New York’s Central Park has 23 statues of men, who left their mark in history, but not a single one honoring the accomplishments of a woman.

That will change after a city commission voted on Monday to erect a monument depicting three pioneers in the fight for women’s rights: Susan B Anthony, Elizabeth Cady Stanton and Sojourner Truth.

The likeness of Truth, an escaped slave and abolitionist, was belatedly added to the sculpture in response to criticism that African American suffragists were initially excluded.

“This statue conveys the power of women working together to bring about revolutionary change in our society,” said Pam Elam, president of the monumental women nonprofit of volunteer advocates, historians and community leaders, which has gained key support from Manhattan borough president Gale Brewer.

The organization’s statue fund privately raised $1.5m to create and maintain the new monument and for an associated educational program.

The work will be dedicated in August 2020 on the Mall, an elegant park promenade lined with American elm trees.
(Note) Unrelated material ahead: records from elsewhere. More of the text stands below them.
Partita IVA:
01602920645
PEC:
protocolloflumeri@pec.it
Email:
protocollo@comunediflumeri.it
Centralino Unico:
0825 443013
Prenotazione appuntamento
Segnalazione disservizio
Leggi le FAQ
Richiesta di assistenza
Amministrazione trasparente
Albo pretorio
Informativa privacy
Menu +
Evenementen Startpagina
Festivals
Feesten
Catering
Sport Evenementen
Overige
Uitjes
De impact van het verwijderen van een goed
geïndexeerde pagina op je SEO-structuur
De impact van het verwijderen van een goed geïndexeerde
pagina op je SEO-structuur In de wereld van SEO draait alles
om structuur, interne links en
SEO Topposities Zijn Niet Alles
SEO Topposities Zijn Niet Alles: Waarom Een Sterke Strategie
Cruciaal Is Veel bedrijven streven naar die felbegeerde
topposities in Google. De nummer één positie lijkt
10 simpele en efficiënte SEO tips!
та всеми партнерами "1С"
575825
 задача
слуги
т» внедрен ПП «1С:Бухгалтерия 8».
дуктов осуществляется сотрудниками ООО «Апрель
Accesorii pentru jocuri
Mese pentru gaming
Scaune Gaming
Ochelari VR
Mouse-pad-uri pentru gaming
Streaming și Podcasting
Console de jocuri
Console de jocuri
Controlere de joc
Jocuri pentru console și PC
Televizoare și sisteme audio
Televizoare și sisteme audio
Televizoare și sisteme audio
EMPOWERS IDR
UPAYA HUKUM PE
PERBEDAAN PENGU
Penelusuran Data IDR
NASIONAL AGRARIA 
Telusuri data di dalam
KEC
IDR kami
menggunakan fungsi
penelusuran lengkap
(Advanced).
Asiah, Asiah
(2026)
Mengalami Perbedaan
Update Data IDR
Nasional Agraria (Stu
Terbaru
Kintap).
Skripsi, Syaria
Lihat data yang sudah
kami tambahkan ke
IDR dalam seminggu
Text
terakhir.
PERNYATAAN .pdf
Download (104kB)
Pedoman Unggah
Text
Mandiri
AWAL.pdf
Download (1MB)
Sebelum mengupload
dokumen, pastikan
Next year marks 100 years since American women won the right to vote.

The bronze work by artist Meredith Bergmann will join statues of men including Christopher Columbus, Alexander Hamilton, William Shakespeare and Sir Walter Scott.
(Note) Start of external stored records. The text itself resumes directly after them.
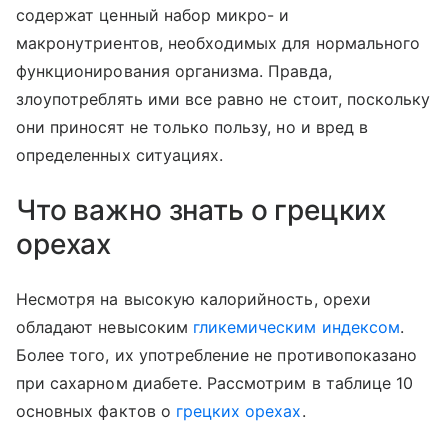
содержат ценный набор микро- и
макронутриентов, необходимых для нормального
функционирования организма. Правда,
злоупотреблять ими все равно не стоит, поскольку
они приносят не только пользу, но и вред в
определенных ситуациях.
Что важно знать о грецких
орехах
Несмотря на высокую калорийность, орехи
обладают невысоким
гликемическим индексом
.
Более того, их употребление не противопоказано
при сахарном диабете. Рассмотрим в таблице 10
основных фактов о
грецких орехах
.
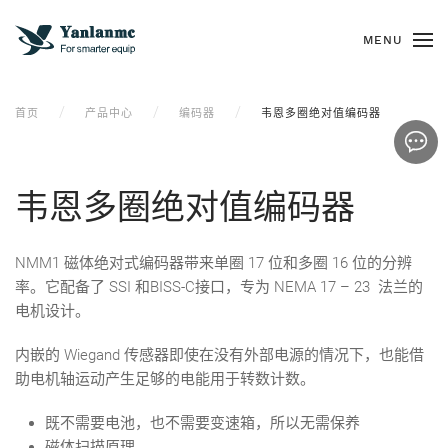
MENU
首页
产品中心
编码器
韦恩多圈绝对值编码器
韦恩多圈绝对值编码器
NMM1 磁体绝对式编码器带来单圈 17 位和多圈 16 位的分辨
率。它配备了 SSI 和BISS-C接口，专为 NEMA 17 – 23 法兰的
电机设计。
内嵌的 Wiegand 传感器即使在没有外部电源的情况下，也能借
助电机轴运动产生足够的电能用于转数计数。
既不需要电池，也不需要变速箱，所以无需保养
磁体扫描原理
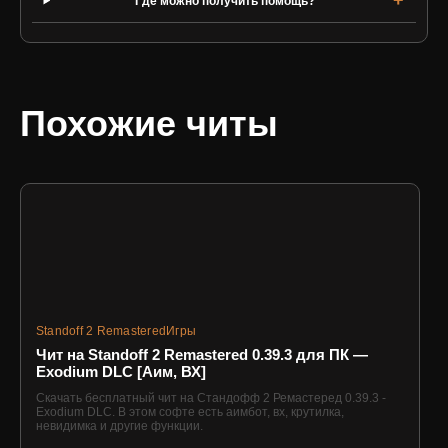
Где можно получить помощь?
Похожие читы
Standoff 2 Remastered
Игры
Чит на Standoff 2 Remastered 0.39.3 для ПК —
Exodium DLC [Аим, ВХ]
Скачать бесплатный чит на Стандофф 2 Ремастеред 0.39.3 -
Exodium DLC. В этом софте есть аимбот, вх, крутилка,
невидимка и другие функции.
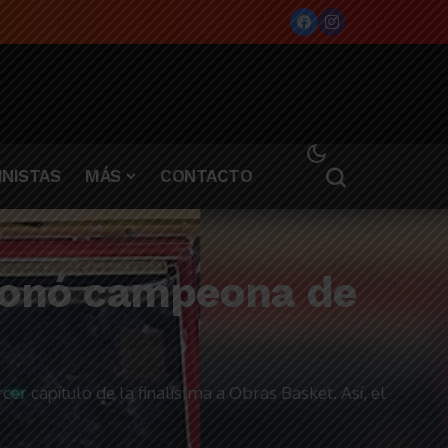
NISTAS
MÁS
CONTACTO
coronó campeona de
er capítulo de la finalísima a Obras Basket. Así, el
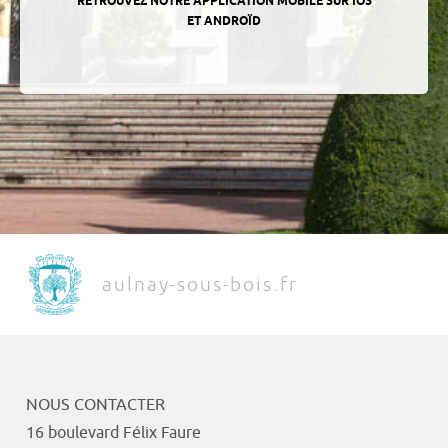
RETROUVEZ NOTRE APPLICATION MOBILE SUR IOS
ET ANDROÏD
aulnay-sous-bois.fr
NOUS CONTACTER
16 boulevard Félix Faure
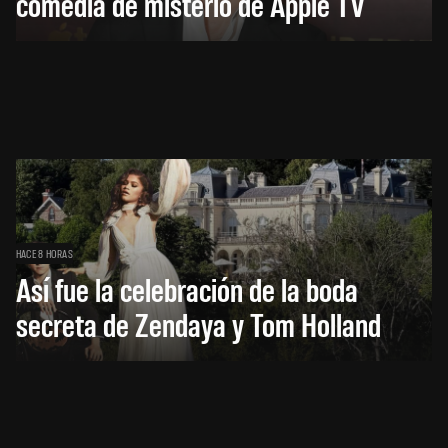
comedia de misterio de Apple TV
HACE 8 HORAS
Así fue la celebración de la boda
secreta de Zendaya y Tom Holland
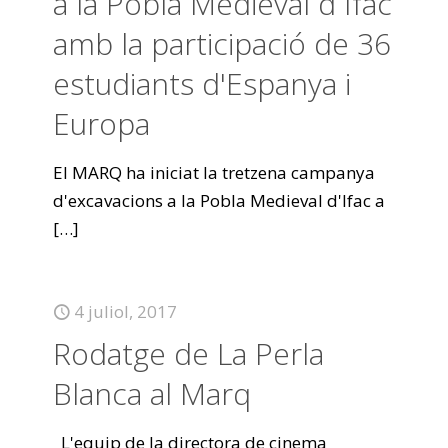
a la Pobla Medieval d`Ifac
amb la participació de 36
estudiants d'Espanya i
Europa
El MARQ ha iniciat la tretzena campanya
d'excavacions a la Pobla Medieval d'Ifac a
[…]
4 juliol, 2017
Rodatge de La Perla
Blanca al Marq
L'equip de la directora de cinema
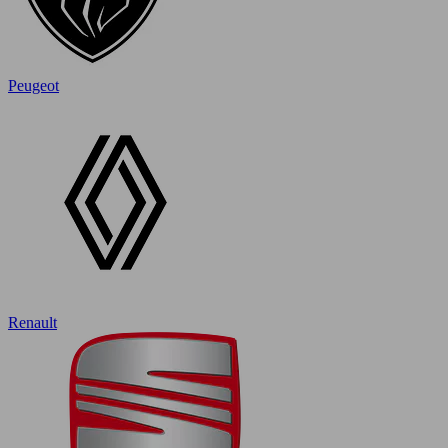
Peugeot
Renault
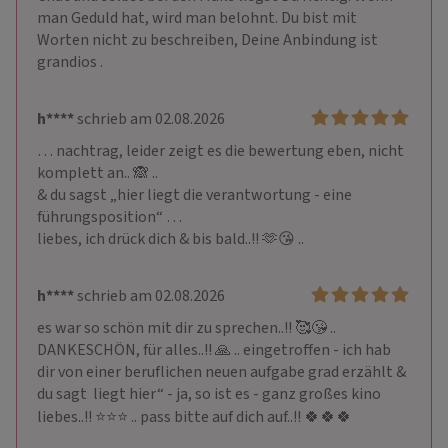
man Geduld hat, wird man belohnt. Du bist mit 
Worten nicht zu beschreiben, Deine Anbindung ist 
grandios . 
h****
schrieb am 02.08.2026
… nachtrag, leider zeigt es die bewertung eben, nicht 
komplett an.. 🙈 ..

& du sagst „hier liegt die verantwortung - eine 
führungsposition“ …

liebes, ich drück dich & bis bald..!! 🫶😘 ..
h****
schrieb am 02.08.2026
es war so schön mit dir zu sprechen..!! 🥰😘 .. 
DANKESCHÖN, für alles..!! 🙏 .. eingetroffen - ich hab 
dir von einer beruflichen neuen aufgabe grad erzählt & 
du sagt  liegt hier“ - ja, so ist es - ganz großes kino 
liebes..!! ⭐️⭐️⭐️ .. pass bitte auf dich auf..!! 🍀🍀🍀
The Public Design Commission, which reviews artworks on city-owned property, granted approval Monday for Bergmann’s design chosen from 91 competing submissions.

“My hope is that all people, but especially young people, will be inspired by this image of women of different races, different religious backgrounds and different economic status working together to change the world,” Bergmann said after the vote.

Susan B Anthony was an American social reformer and women’s rights activist, born in 1820, who played a pivotal role in the women’s suffrage movement.

Elizabeth Cady Stanton, born in 1815 was known as a social activist, abolitionist and suffragist.

Sojourner Truth escaped from slavery in 1827. At the 1851 Women’s Rights Convention in Akron, Ohio, she delivered her now-iconic speech titled, Ain’t I a Woman?